The gradient elution program was: 0–1 min, 95% A; 1–12 min, 95% A; 12 –13.5 min, 5% A; 13.5–13.6 min, 95% A; 13.6–16 min, 95% A. The column temperature was maintained at 40°C, with a flow rate of 0.3 mL/min and an injection volume of 5 μL. Full-scan mode (m/z range 7-1050) with data-dependent secondary mass spectrometry scanning (TopN = 10) was used, operating in both positive and negative ion modes. The MS parameters were set as: heater temperature = 300°C (+) and 300°C (−); sheath gas flow rate = 45 arb (+) and 45 arb (−); auxiliary gas flow rate = 15 arb (+) and 15 arb (−); sweep gas flow rate = 1 arb (+) and 1 arb (−); spray voltage = 3000 V (+) and 3200 V (−); capillary temperature = 350°C (+) and 350°C (−); and S-Lens RF level = 30% (+) and 60% (−). The compounds were identified based on the retention time, accurate mass, and fragmentation patterns as compared with the authentic standards and database entries (http://metlin.scripps.edu).
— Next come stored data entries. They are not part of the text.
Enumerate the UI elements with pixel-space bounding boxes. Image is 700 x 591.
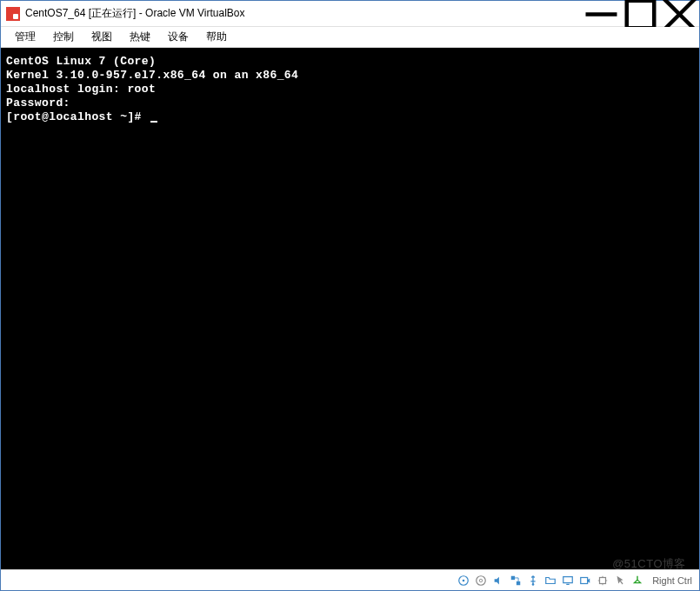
titlebar: CentOS7_64 [正在运行] - Oracle VM VirtualBox: [1, 1, 699, 27]
audio-icon[interactable]: [490, 573, 506, 588]
mouse-integration-icon[interactable]: [612, 573, 628, 588]
svg-rect-8: [511, 575, 515, 579]
terminal-line: localhost login: root: [6, 83, 694, 96]
statusbar: Right Ctrl: [1, 569, 699, 590]
menubar: 管理 控制 视图 热键 设备 帮助: [1, 27, 699, 48]
window-controls: [582, 1, 699, 26]
svg-rect-13: [563, 576, 573, 582]
close-button[interactable]: [660, 1, 699, 27]
display-icon[interactable]: [560, 573, 576, 588]
svg-point-5: [463, 579, 465, 581]
menu-manage[interactable]: 管理: [6, 28, 44, 46]
terminal-line: Kernel 3.10.0-957.el7.x86_64 on an x86_6…: [6, 69, 694, 83]
svg-rect-15: [581, 577, 588, 583]
cursor-icon: [150, 121, 157, 123]
menu-view[interactable]: 视图: [83, 28, 121, 46]
svg-point-7: [479, 579, 483, 582]
vm-window: CentOS7_64 [正在运行] - Oracle VM VirtualBox…: [0, 0, 700, 591]
window-title: CentOS7_64 [正在运行] - Oracle VM VirtualBox: [25, 6, 582, 21]
svg-rect-1: [627, 0, 655, 28]
menu-devices[interactable]: 设备: [159, 28, 197, 46]
hard-disk-icon[interactable]: [456, 573, 471, 588]
network-icon[interactable]: [508, 573, 523, 588]
usb-icon[interactable]: [525, 573, 541, 588]
menu-machine[interactable]: 控制: [44, 28, 83, 46]
terminal-line: CentOS Linux 7 (Core): [6, 55, 694, 69]
svg-point-12: [532, 583, 535, 586]
svg-rect-16: [600, 577, 606, 583]
svg-rect-9: [517, 581, 520, 584]
host-key-label: Right Ctrl: [652, 575, 692, 586]
guest-terminal[interactable]: CentOS Linux 7 (Core)Kernel 3.10.0-957.e…: [1, 48, 699, 569]
maximize-button[interactable]: [621, 1, 660, 27]
terminal-line: Password:: [6, 96, 694, 110]
menu-input[interactable]: 热键: [121, 28, 159, 46]
optical-disk-icon[interactable]: [473, 573, 489, 588]
minimize-button[interactable]: [582, 1, 621, 27]
terminal-prompt: [root@localhost ~]#: [6, 110, 694, 124]
svg-point-6: [477, 575, 486, 585]
virtualbox-icon: [6, 7, 20, 21]
recording-icon[interactable]: [577, 573, 593, 588]
processor-icon[interactable]: [595, 573, 610, 588]
menu-help[interactable]: 帮助: [197, 28, 236, 46]
shared-folders-icon[interactable]: [543, 573, 558, 588]
keyboard-icon[interactable]: [630, 573, 645, 588]
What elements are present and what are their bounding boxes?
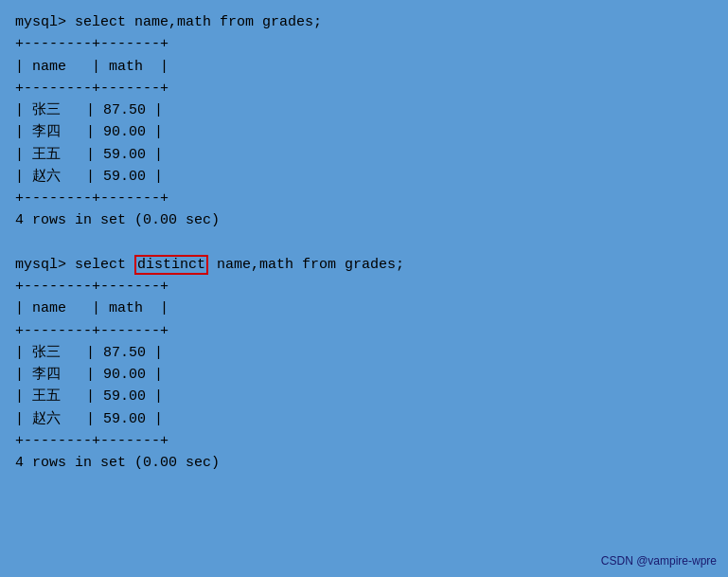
row-3: | 王五 | 59.00 |	[15, 144, 713, 166]
distinct-keyword: distinct	[134, 255, 208, 275]
row-2: | 李四 | 90.00 |	[15, 121, 713, 143]
result-2: 4 rows in set (0.00 sec)	[15, 452, 713, 474]
watermark: CSDN @vampire-wpre	[601, 554, 717, 568]
separator-2: +--------+-------+	[15, 78, 713, 99]
row-6: | 李四 | 90.00 |	[15, 364, 713, 386]
separator-6: +--------+-------+	[15, 430, 713, 452]
terminal-window: mysql> select name,math from grades; +--…	[0, 0, 728, 485]
cmd2-before: mysql> select	[15, 257, 134, 273]
row-8: | 赵六 | 59.00 |	[15, 408, 713, 430]
row-4: | 赵六 | 59.00 |	[15, 166, 713, 188]
blank-line	[15, 232, 713, 254]
separator-5: +--------+-------+	[15, 320, 713, 342]
separator-1: +--------+-------+	[15, 33, 713, 55]
row-7: | 王五 | 59.00 |	[15, 386, 713, 407]
separator-3: +--------+-------+	[15, 188, 713, 209]
header-2: | name | math |	[15, 298, 713, 319]
row-1: | 张三 | 87.50 |	[15, 99, 713, 121]
header-1: | name | math |	[15, 56, 713, 78]
row-5: | 张三 | 87.50 |	[15, 342, 713, 364]
cmd-line-2: mysql> select distinct name,math from gr…	[15, 254, 713, 276]
cmd2-after: name,math from grades;	[208, 257, 404, 273]
separator-4: +--------+-------+	[15, 276, 713, 298]
result-1: 4 rows in set (0.00 sec)	[15, 209, 713, 231]
cmd-line-1: mysql> select name,math from grades;	[15, 11, 713, 33]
The oxylipins analysis was conducted using SIMCA-P software (V14.1, Sartorius Stedim Data Analytics AB, Umea, Sweden). Principal component analysis (PCA) and orthogonal partial least squares discriminant analysis (OPLS-DA) were applied to determine the differentially abundant oxylipins between the POAG and cataract subjects. In the OPLS-DA permutation test, R² and Q² values indicated the model’s explainability and predictability, respectively. The oxylipins with a variable importance in projection (VIP) score＞±1, P < 0.05, fold change (FC) > 1.5 or < 0.7, and area under the receiver operating characteristic (ROC) curves (AUC) > 0.7 were considered as the differentially abundant oxylipins. Hierarchical clustering maps and the scatter plots were generated using the ggplot package (v.3.3.0). KEGG (http://www.genome.jp/kegg/) and MetaboAnalyst (http://www.metaboanalyst.ca/) were ultilized in the pathway analysis.

Statistical Analysis

The data was presented as mean ± standard deviation (SD). Indepdent T-test was used to analyze the variables with normal distribution, while non-parametric Mann Whitney U test were used to analyze the variables not following the normal distribution. Categorical data was analyzed by the Fisher’s exact test. Pearson correlation was performed between the clinical and biochemical parameters and the differentially abundant oxylipins. The AUC was calculated to assess the prediction potential of the differential abundant oxylipins. All statistical tests were conducted using IBM SPSS STATISTICS 26 (SPSS Inc., Chicago, IL). p < 0.05 was considered as statistically significant.

Results

Demographics and Clinical Examinations of the Study Subjects

The age, sex, height, weight, and body mass index (BMI) of the POAG subjects showed no statistically significant differences as compared to the cataract control subjects (Table 1). For the blood biochemical tests, only high density lipoprotein-cholesterol (HDL-C) of POAG patients (1.41 ± 0.29 mmol/L) was significantly lower than that of the control subjects (1.65 ± 0.36 mmol/L, P = 0.041).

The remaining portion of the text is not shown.